Hal ini berangkat dari minimnya media yang mengangkat soal cewek muslim dan stigma salah yang melekat pada cewek muslim.
“Aku capek selalu dilihat pasif dan digambarkan sebagai sosok yang lemah, tertekan dan enggak berani bersuara. Aku harap bisa menginspirasi cewek muslim untuk melawan stereotype negatif ini. Kami membangun visi di media massa kalau kami ini enggak seperti yang mereka kira, lewat CNN dan Forbes, bahkan juga kolom di TeenVogue.com.
Aku enggak akan berhenti sampai kami jadi media nomor satu oleh dan untuk cewek muslim. Cewek muslim itu harus berani bicara dan dunia berhak mendengarkan apa yang ingin kami sampaikan,” ungkapnya.
Suka ngomong dan storytelling membuat Lily memanfaatkan kelebihannya ini untuk menginspirasi remaja cewek lainnya. Hal ini sudah disadarinya sejak dia berumur empat tahun.
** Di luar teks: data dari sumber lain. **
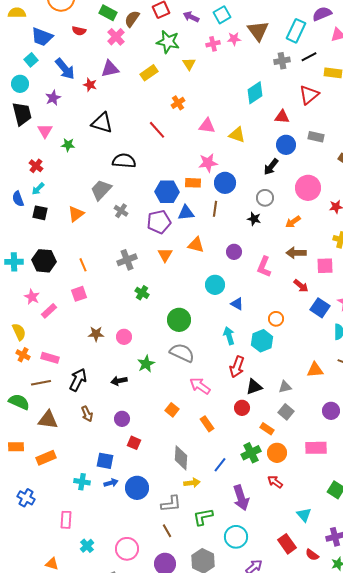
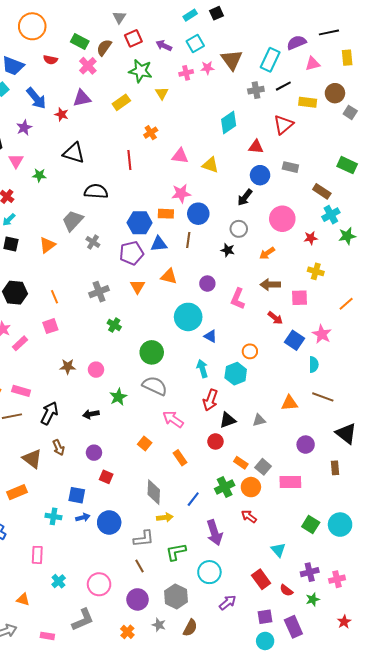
red line: (157, 130) -> (129, 160), turned 36
cyan circle: (215, 285) -> (188, 317), size x1.4
gray square: (286, 412) -> (263, 467), moved
brown triangle: (48, 420) -> (32, 459), moved, turned 30

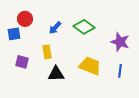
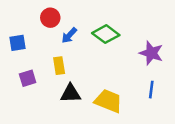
red circle: (25, 19) -> (50, 18), moved
purple square: (22, 62) -> (28, 78), turned -32
yellow trapezoid: (90, 66) -> (108, 101), moved

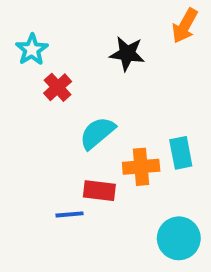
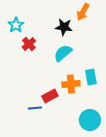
orange arrow: (185, 26) -> (83, 12), moved
cyan semicircle: (97, 133) -> (63, 53), moved
red rectangle: (99, 191) -> (50, 96), turned -35

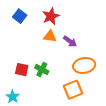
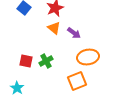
orange triangle: (50, 36) -> (54, 28), turned 32
green cross: (42, 70) -> (46, 61), turned 32

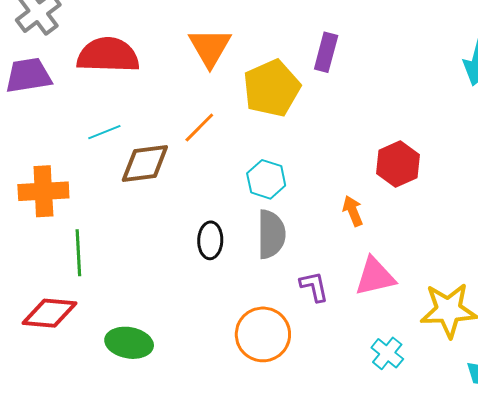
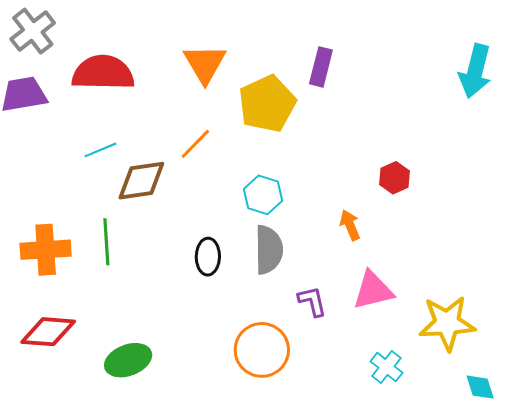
red hexagon: (398, 164) -> (394, 178), size x0.7
orange cross: (43, 191) -> (46, 250), moved
green line: (78, 253) -> (106, 242), moved
green ellipse: (129, 343) -> (128, 360), turned -30

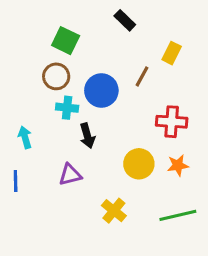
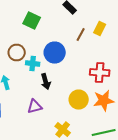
brown circle: (56, 76) -> (17, 52), moved
brown line: (142, 76) -> (81, 34), moved
orange star: (178, 165) -> (104, 100), size x1.5

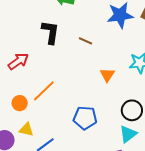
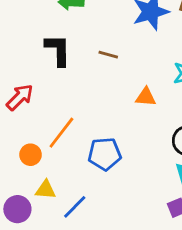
orange triangle: (107, 75) -> (146, 97), turned -49
blue pentagon: (85, 118) -> (105, 154), moved

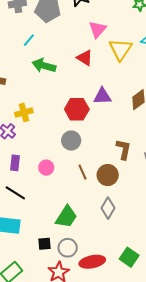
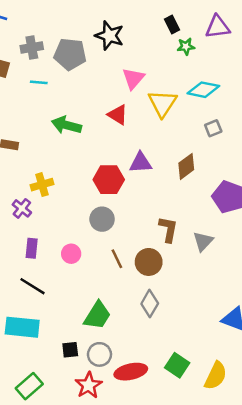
cyan line: (29, 40) -> (39, 82), moved, turned 56

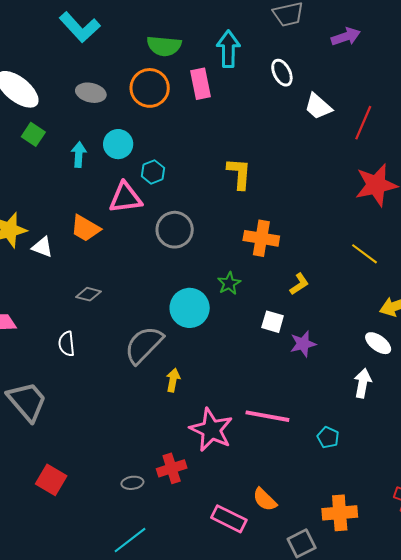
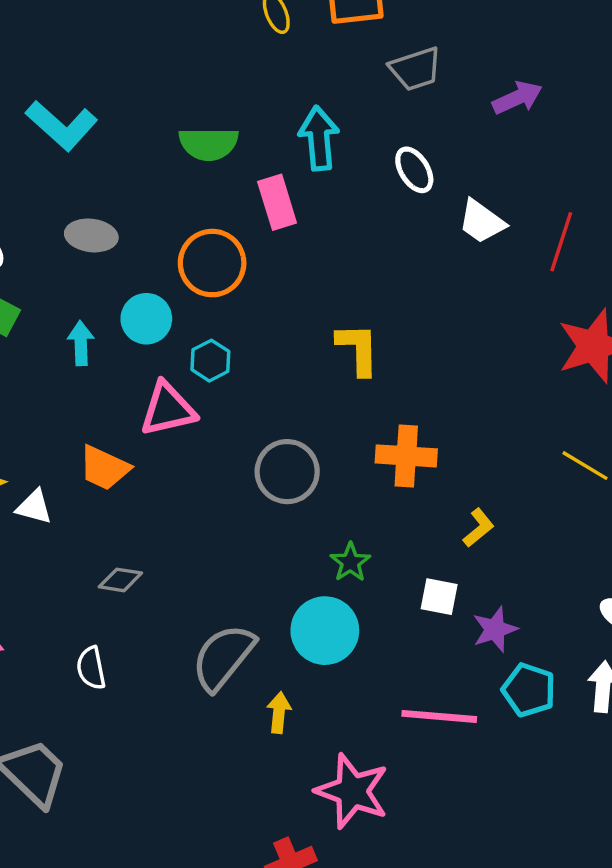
orange circle: (150, 88) -> (212, 263), moved
gray circle: (175, 230) -> (287, 472), moved
green star: (229, 283) -> (350, 562), moved
cyan circle: (190, 308) -> (325, 631), moved
pink line: (267, 416) -> (439, 716), moved
cyan pentagon: (328, 437) -> (529, 690), moved, size x1.4

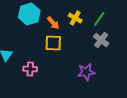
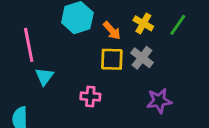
gray cross: (101, 40) -> (142, 58), moved
pink cross: (30, 69) -> (90, 97), moved

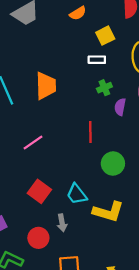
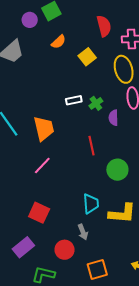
white rectangle: (97, 60) -> (74, 100), moved
orange trapezoid: (46, 86) -> (44, 128), moved
red square: (39, 191) -> (39, 213), moved
cyan trapezoid: (77, 194) -> (91, 204), turned -135

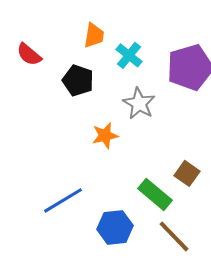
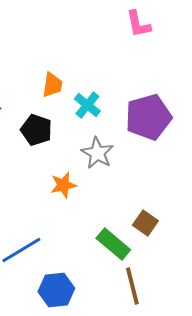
blue hexagon: (115, 227) -> (56, 290), moved
brown line: (174, 236) -> (132, 286), turned 30

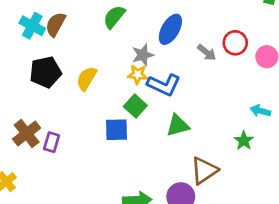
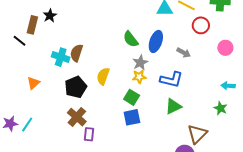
green semicircle: (114, 17) -> (131, 39), moved, turned -66
red circle: (235, 43) -> (201, 25), moved
yellow semicircle: (87, 79) -> (103, 76), moved
blue L-shape: (164, 85) -> (171, 80), moved
green square: (135, 106) -> (132, 97), moved
brown cross: (27, 133) -> (77, 117), moved

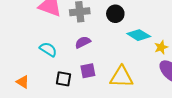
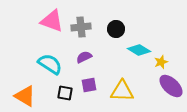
cyan semicircle: (48, 49) -> (50, 64), size x1.4
orange triangle: (23, 82) -> (25, 96), size x1.6

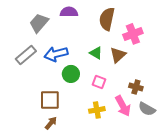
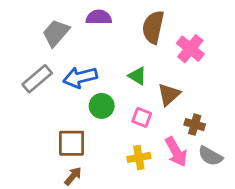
pink cross: (133, 34) -> (190, 49), turned -30
brown triangle: (118, 55) -> (169, 94), moved

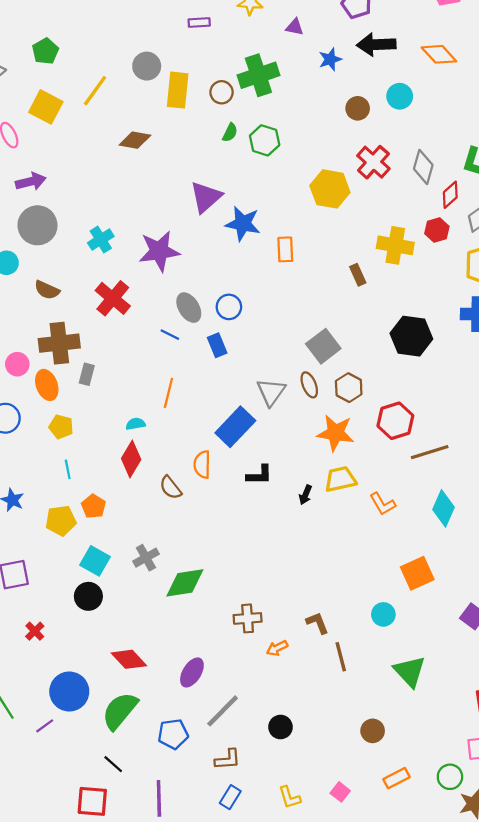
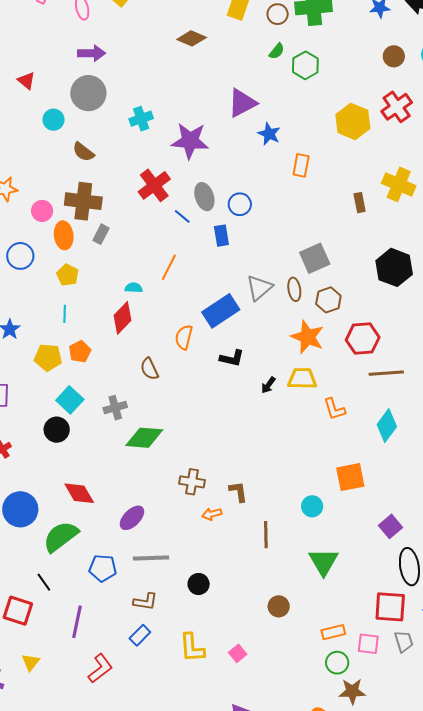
blue star: (243, 224) -> (269, 134), size x0.7
red cross: (113, 298) -> (154, 185), moved
brown semicircle: (171, 488) -> (149, 369), moved
brown L-shape: (317, 623) -> (238, 492), moved
gray line: (223, 711) -> (151, 558), turned 30
orange rectangle: (397, 778) -> (333, 632), moved
yellow L-shape: (290, 797) -> (192, 648), size x1.4

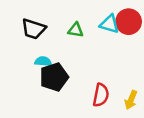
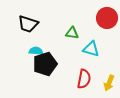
cyan triangle: (109, 24) -> (91, 49), moved
green triangle: (76, 30) -> (72, 33), moved

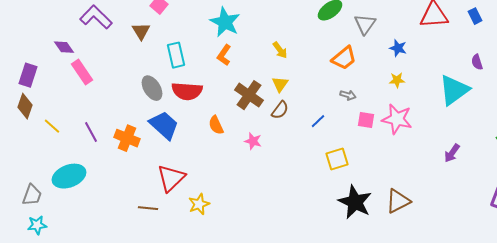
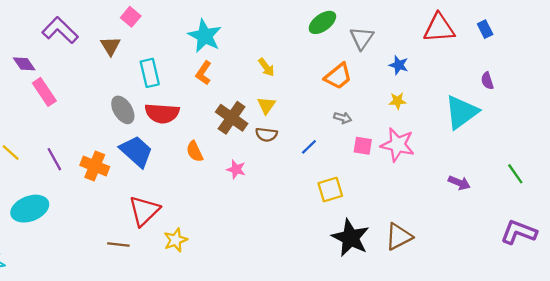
brown semicircle: (280, 110) -> (266, 135), turned 60
purple arrow: (452, 153) -> (459, 183), turned -102

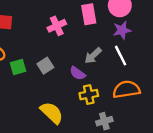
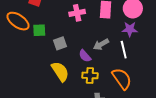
green square: (18, 67) -> (39, 30), moved
orange semicircle: (126, 89) -> (122, 79), turned 50
yellow semicircle: (52, 113) -> (60, 71), moved

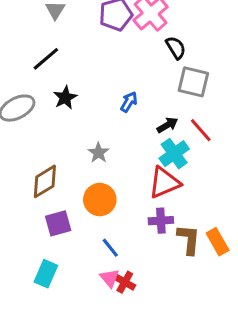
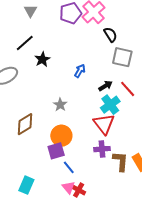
black star: (65, 98) -> (42, 59), moved
red triangle: (164, 183) -> (104, 124), turned -45
purple square: (58, 223) -> (56, 151), moved

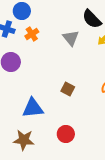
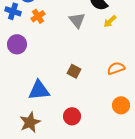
brown star: (24, 140) -> (30, 122), turned -30

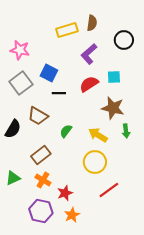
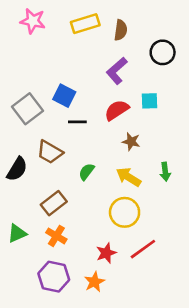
yellow rectangle: (67, 30) -> (85, 24), moved
pink star: (20, 50) -> (33, 21), moved
brown star: (113, 108) -> (131, 142), moved, size x0.6
red star: (65, 193) -> (106, 253), moved

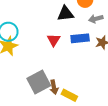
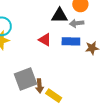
gray arrow: (96, 19) -> (77, 23), moved
red triangle: (54, 40) -> (45, 40), turned -40

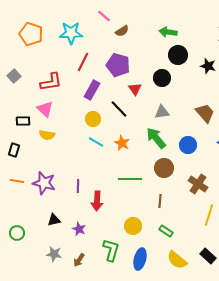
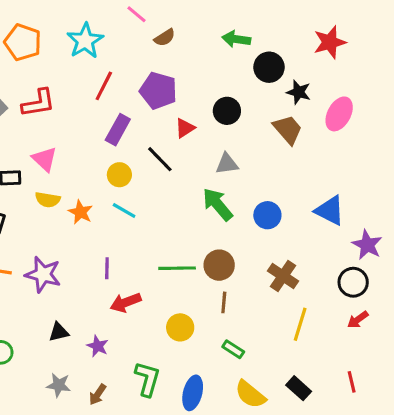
cyan star: (71, 33) -> (85, 41), turned -30
black circle: (178, 55) -> (269, 67), moved
red L-shape: (51, 82) -> (38, 103), moved
red triangle: (135, 89) -> (185, 128), turned 32
brown trapezoid: (205, 113) -> (288, 130), moved
orange star: (122, 143) -> (80, 212), moved
brown circle: (164, 168) -> (219, 265), moved
purple line: (78, 186) -> (107, 268), moved
red arrow: (97, 201) -> (126, 302), turned 66
yellow circle: (133, 226) -> (180, 327), moved

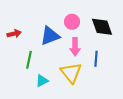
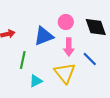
blue line: (96, 59) -> (90, 59), turned -49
“Agamaku memberikan kesempatan untukku mengeksplorasi banyak hal, tapi tetap memegang teguh sisi kemanusiaan. Perjalanan spiritualku membuatku tertarik akan banyak hal.
Sejak umur 14 tahun, aku sudah bekerja sebagai kontributor di banyak media massa. Aku menggunakan jurnalisme sebagai cara untuk menyampaikan pendapatkan akan berbagai topik, seperti isu gender dan kesetaraan, industri entertainment, bahkan pelajaran sosiologi di sekolah.
Aku pernah membuat Li3Art, portal online bagi seniman remaja yang ingin memamerkan karya mereka. Aku yakin, kekuatan imajinasi itu harus diakui, didukung, dan dirayakan. Satu hal yang aku yakini bahwa menemukan dan menjalani passion adalah hal penting,” jelasnya.
Eli menghabiskan banyak waktunya untuk melihat dan bahkan merasakan langsung kekerasan terhadap LGBT. Karena itu, dia ingin membuat perubahan.
“Di SMA, aku mendirikan Trans Student Educational Resources, sebuah organisasi yang dijalani oleh remaja transeksual. Di sini, aku fokus menulis soal organisasi, layanan kesehatan, pendidikan, solidaritas, identitas, kebebasan, dan kesetaraan,” ucapnya.